Hechting is een belangrijk onderdeel van de sociaal-emotionele ontwikkeling van je kind. Het is de manier waarop je kind een emotionele band opbouwt met jou en andere belangrijke mensen in zijn of haar omgeving. Hechting is een biologische noodzaak en een reflex: door zich aan iemand te hechten, zorgt je kind ervoor dat er voor hem of haar gezorgd wordt. Je kind doet er alles aan om de hechtingsrelatie met jou op gang te brengen. Direct na de geboorte verleidt je baby jou om voor hem of haar te zorgen door er lief en schattig uit te zien. Bovendien zet je kind het op een huilen bij het ervaren van honger, pijn, kou of angst. Ook dat zet jou aan tot actie om ervoor te zorgen dat je kind zich (fysiek) veilig en prettig voelt.
Hoe gaat hechting in zijn werk?
- 0 tot 3 maanden: voorhechting
Je baby is een sociaal wezen en maakt al snel contact met de omgeving. Hij of zij reageert op warmte, aanraking en aandacht, herkent jouw gezicht en dat van je partner en ook jullie stemmen. Maar het maakt je baby nog niet zo veel uit wie hem of haar oppakt, knuffelt of verzorgt. In deze fase gaat je kind ook voor het eerst glimlachen. Dat is een reflex: het gaat niet bewust, maar als ouder kun je daar enorm blij van worden. Ook dat glimlachen versterkt de hechting.
- 3 tot 7 maanden: beginnende voorkeur
Na 3 maanden krijgt je baby langzaam een voorkeur voor de mensen die de meeste tijd met hem of haar doorbrengen, voeden en verzorgen en die hij of zij herkent aan hun gezicht. Ook hecht je kind zich in deze fase vaak aan personen die alert op zijn of haar signalen reageren en die zelf spontaan contact met je baby maken. Hij of zij heeft nu vier of vijf personen van wie hij of zij het niet erg vindt als zij hem of haar oppakken. Pakt iemand anders je kind op, dan laat hij of zij nog geen sterke afkeur horen, maar zijn of haar gezicht zal vaker verstarren naarmate je kind ouder wordt. Bovendien lacht je baby minder uitnodigend naar anderen.
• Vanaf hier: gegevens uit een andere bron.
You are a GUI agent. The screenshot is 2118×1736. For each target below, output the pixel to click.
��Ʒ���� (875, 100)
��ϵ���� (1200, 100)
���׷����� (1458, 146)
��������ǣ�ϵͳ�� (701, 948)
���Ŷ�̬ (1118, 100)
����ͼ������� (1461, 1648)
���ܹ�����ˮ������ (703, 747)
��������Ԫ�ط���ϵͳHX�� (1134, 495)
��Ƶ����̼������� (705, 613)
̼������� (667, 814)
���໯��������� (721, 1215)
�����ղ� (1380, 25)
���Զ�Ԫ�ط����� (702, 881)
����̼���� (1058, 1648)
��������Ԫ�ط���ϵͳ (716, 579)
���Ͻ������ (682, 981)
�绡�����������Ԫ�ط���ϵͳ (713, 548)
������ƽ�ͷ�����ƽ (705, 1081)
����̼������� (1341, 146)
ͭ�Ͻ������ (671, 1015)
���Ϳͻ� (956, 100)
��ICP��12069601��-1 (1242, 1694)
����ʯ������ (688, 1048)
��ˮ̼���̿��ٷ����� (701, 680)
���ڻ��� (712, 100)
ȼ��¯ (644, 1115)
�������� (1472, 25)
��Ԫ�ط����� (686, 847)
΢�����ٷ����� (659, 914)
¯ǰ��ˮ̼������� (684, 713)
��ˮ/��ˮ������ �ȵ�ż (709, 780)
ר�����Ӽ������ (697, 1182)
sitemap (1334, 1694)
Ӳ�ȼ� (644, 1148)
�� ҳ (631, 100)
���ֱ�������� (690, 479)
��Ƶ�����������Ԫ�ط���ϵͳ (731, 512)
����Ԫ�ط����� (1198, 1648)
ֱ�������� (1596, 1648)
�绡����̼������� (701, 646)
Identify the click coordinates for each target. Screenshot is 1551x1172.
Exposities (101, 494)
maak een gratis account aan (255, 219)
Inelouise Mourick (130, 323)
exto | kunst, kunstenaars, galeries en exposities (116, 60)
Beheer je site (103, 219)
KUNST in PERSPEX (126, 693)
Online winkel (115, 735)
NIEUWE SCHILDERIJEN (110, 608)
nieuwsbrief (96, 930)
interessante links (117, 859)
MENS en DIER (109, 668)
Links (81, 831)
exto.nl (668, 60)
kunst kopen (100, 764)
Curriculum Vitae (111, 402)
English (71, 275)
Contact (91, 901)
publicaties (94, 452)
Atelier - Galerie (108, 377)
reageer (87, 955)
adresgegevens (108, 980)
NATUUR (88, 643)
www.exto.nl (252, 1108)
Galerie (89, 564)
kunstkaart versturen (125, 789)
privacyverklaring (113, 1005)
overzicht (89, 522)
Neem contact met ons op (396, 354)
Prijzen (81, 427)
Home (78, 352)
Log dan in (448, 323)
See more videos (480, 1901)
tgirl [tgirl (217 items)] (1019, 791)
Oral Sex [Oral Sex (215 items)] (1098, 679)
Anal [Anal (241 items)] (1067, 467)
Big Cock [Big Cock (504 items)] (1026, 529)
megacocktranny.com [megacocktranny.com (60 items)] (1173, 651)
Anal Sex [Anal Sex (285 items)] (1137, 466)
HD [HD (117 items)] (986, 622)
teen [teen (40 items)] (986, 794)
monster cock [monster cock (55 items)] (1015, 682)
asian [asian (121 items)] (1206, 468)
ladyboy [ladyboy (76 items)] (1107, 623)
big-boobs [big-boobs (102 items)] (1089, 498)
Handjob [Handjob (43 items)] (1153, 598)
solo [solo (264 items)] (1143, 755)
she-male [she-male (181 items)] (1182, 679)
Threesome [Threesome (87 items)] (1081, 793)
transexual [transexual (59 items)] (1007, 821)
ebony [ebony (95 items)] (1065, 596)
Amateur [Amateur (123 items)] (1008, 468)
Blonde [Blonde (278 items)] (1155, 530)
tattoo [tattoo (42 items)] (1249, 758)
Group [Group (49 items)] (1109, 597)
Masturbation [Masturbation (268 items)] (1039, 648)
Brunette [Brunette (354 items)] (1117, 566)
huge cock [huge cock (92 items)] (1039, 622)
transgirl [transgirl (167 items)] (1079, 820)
- 7 tot 12 maanden: sterke voorkeur en scheidingsangst
Vanaf 7 maanden begint je kind zich steeds sterker aan een beperkt aantal personen te hechten. Je merkt dat doordat hij of zij duidelijk protesteert als een relatief onbekend persoon hem of haar optilt. Je kind is nu bang voor ‘vreemden’ en wil het liefst bij bekenden in de buurt zijn. Daarnaast kan hij of zij heel bang worden dat een persoon waaraan hij of zij is gehecht weggaat en niet meer terugkomt. Je kind hecht zich nu ook niet meer meteen aan degene die hem of haar het meest verzorgt of te eten geeft, maar aan degene die hem of haar het meest boeit. In deze fase is het ‘kiekeboespelletje’ belangrijk: zo oefent je kind met het idee dat jij toch altijd weer terugkomt, ook al ben je (even) niet in het zicht.
Gaat je kind voor het eerst naar de kinderopvang? Doe dat dan niet na zeven maanden. Juist in die periode heeft je kind het liefst bekenden om zich heen. De overgang naar een kinderdagverblijf kan dan heel moeilijk zijn. De beste periode om te beginnen met kinderopvang is tussen 3 en 5 maanden of rond 1 jaar. Zie ook de blog Vrolijk afscheid nemen van je baby en peuter
- 12 tot 48 maanden: afnemende scheidingsangst
Vanaf 12 maanden krijgt je kind door dat jij echt wel weer terugkomt nadat je bent weggegaan. De scheidingsangst wordt daardoor weer veel minder. Dat moment kan ook iets later liggen: veel kinderen hebben een piek van aanhankelijkheid en gehechtheid bij 17 tot 18 maanden. Daarna begint de langzame losmaking die leidt naar zelfstandigheid.
- Vanaf 4 jaar: afronding hechtingsproces
Aan het einde van het vierde levensjaar is het proces van hechting grotendeels afgerond. Als het goed is, is je kind tegen die tijd veilig gehecht.